Items listed in a dataset
= = = = = = =
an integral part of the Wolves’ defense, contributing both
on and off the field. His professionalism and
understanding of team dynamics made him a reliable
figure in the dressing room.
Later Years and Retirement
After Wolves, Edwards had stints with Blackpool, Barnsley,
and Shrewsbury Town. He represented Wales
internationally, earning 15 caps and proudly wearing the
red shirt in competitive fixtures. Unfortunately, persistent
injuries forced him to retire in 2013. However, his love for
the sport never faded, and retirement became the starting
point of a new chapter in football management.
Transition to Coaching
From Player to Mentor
= = = = = = =
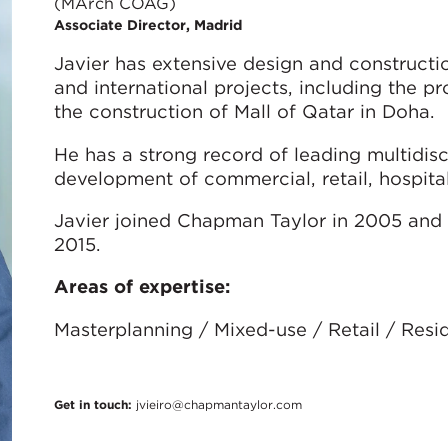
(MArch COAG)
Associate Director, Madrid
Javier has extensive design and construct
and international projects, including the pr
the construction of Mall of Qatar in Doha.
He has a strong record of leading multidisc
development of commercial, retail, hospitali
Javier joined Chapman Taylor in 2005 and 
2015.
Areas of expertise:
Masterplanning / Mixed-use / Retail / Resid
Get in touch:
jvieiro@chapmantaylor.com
= = = = = = =
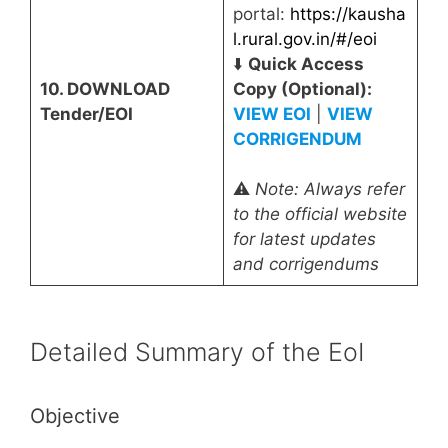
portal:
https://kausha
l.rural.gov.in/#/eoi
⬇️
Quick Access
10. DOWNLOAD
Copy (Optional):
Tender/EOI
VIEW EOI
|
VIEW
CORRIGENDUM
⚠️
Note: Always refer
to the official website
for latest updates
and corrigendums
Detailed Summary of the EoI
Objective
= = = = = = =
**Exercise instructions**
Filter the records above, keeping each line that contains the word "Wolves".

**Task solution**
an integral part of the Wolves’ defense, contributing both
After Wolves, Edwards had stints with Blackpool, Barnsley,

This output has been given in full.